Enterprise Project Portfolio View — An illustration of the business change programs in place throughout the business and how they align to meet the strategic and operational needs of the business. Concerns for an Enterprise Project Portfolio View may include overlaps by feature area, relative budget estimates by category, interdependencies by time, and feature delivery by time.
Enterprise Application Portfolio View — An illustration of the operational systems and processes in place to run the business, and how well those systems are prepared to adapt to potential risks and strategically driven projects. Concerns for an Enterprise Application Portfolio view may include applications that are impacted by multiple projects in close temporal proximity, applications that share similar functionality but different data stores, applications that share data stores but remain inconsistent in their implementation of rules, and applications that with high risk metrics (risk of failure * impact of failure).
Enterprise Information Federation View — An illustration of the core informational elements of the enterprise (like “customer,” “product,” “market offer,” “shipment,” and “service request”). Concerns for this view include addressability (the ability to find a unique data entity, using a readily accessible identifier, anywhere in the enterprise), consistency (the ability to insure that information that is shared by many people has consistent use throughout those who use it), and federation (the ability to apply the control of key data elements to the level that is closest to the team that needs or uses it).
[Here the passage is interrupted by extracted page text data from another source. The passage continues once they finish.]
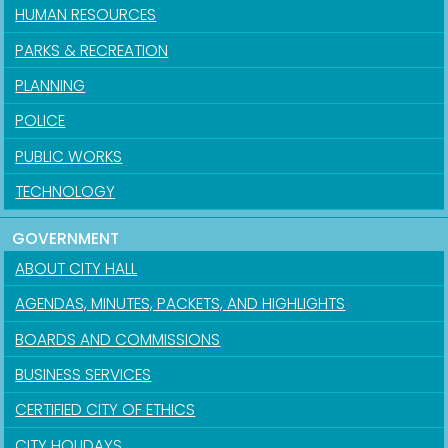
HUMAN RESOURCES
PARKS & RECREATION
PLANNING
POLICE
PUBLIC WORKS
TECHNOLOGY
GOVERNMENT
ABOUT CITY HALL
AGENDAS, MINUTES, PACKETS, AND HIGHLIGHTS
BOARDS AND COMMISSIONS
BUSINESS SERVICES
CERTIFIED CITY OF ETHICS
CITY HOLIDAYS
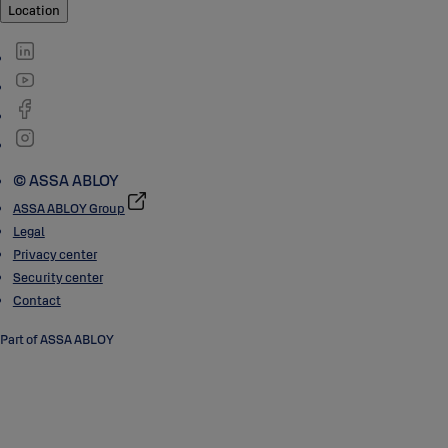
Location
© ASSA ABLOY
ASSA ABLOY Group
Legal
Privacy center
Security center
Contact
Part of ASSA ABLOY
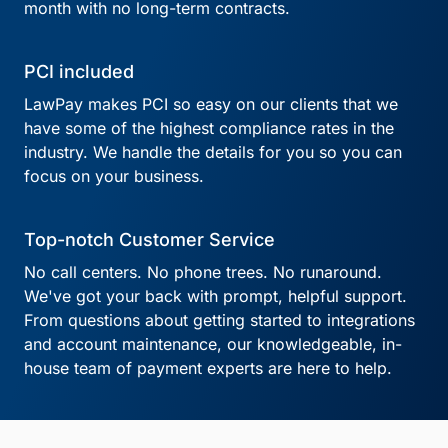
month with no long-term contracts.
PCI included
LawPay makes PCI so easy on our clients that we
have some of the highest compliance rates in the
industry. We handle the details for you so you can
focus on your business.
Top-notch Customer Service
No call centers. No phone trees. No runaround.
We've got your back with prompt, helpful support.
From questions about getting started to integrations
and account maintenance, our knowledgeable, in-
house team of payment experts are here to help.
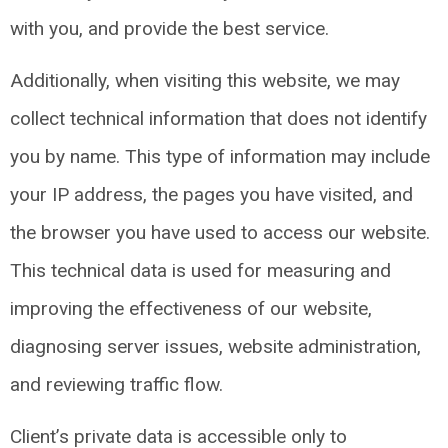
with you, and provide the best service.
Additionally, when visiting this website, we may
collect technical information that does not identify
you by name. This type of information may include
your IP address, the pages you have visited, and
the browser you have used to access our website.
This technical data is used for measuring and
improving the effectiveness of our website,
diagnosing server issues, website administration,
and reviewing traffic flow.
Client’s private data is accessible only to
Enterprise Technology Portfolio View — An illustration of the supporting business capabilities required by the business, and the use of shared technology platforms to meet those capability requirements.
While I have not met anyone who had told me that these views should be in the “enterprise viewpoint” as described by RM-ODP, I’m prepared to defend the notion that the enterprise viewpoint does not, in fact, cover this space. (A different post, perhaps, if it is necessary).